I’ve found myself falling in love with unfamiliarity too often. I hate routine. I crave for new beginnings every once in a while. The comfort of a routine is addictive, but getting out there without a plan to lean back, that’s something I want to live for. To look forward to the adventures the day brings, that’s what brightens up my mood.
I hate monotone.
I want to see places with my own eyes. I want to be wherever the roads take me. I want to be amazed by the sun setting down into the sea, into the sand dunes or behind the mountains. I want to be amazed by the birds that go back to their nests at dusk. I want to be taken aback by the huge fishes in the sea. I want to be surprised by the people and their stories everywhere.
I want to travel. I want to wake up at a new place every day. I want to wake up and then make a plan. I want to look forward to the joys and wonders of the world.
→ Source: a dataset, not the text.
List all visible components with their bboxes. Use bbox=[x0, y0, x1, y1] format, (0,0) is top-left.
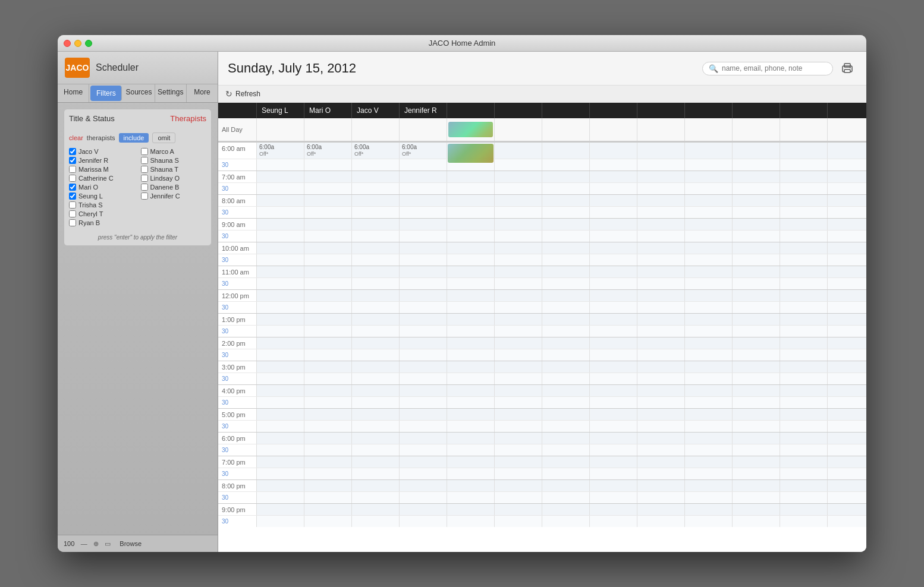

I want to find the balance in my life before I even think of settling down.
I hate monotone because it slowly eats you up from the inside. Waking up every day to do the same things all over again, it’s fatal to the soul. I hate monotone because it affects what you’re meant to be. It forces you to be a part of the system. It forces you to be a part of something else instead of being your own true self. I hate monotone because it stops you from figuring out what you want to be because you’re always busy following the set schedule.
Most people panic at the thought of not having a plan, of not having a place to go to, of not having someone to go back to. I, on the other hand, yearn for the same.
I’m the type which most people call a wanderlust. My plan is not to have a plan.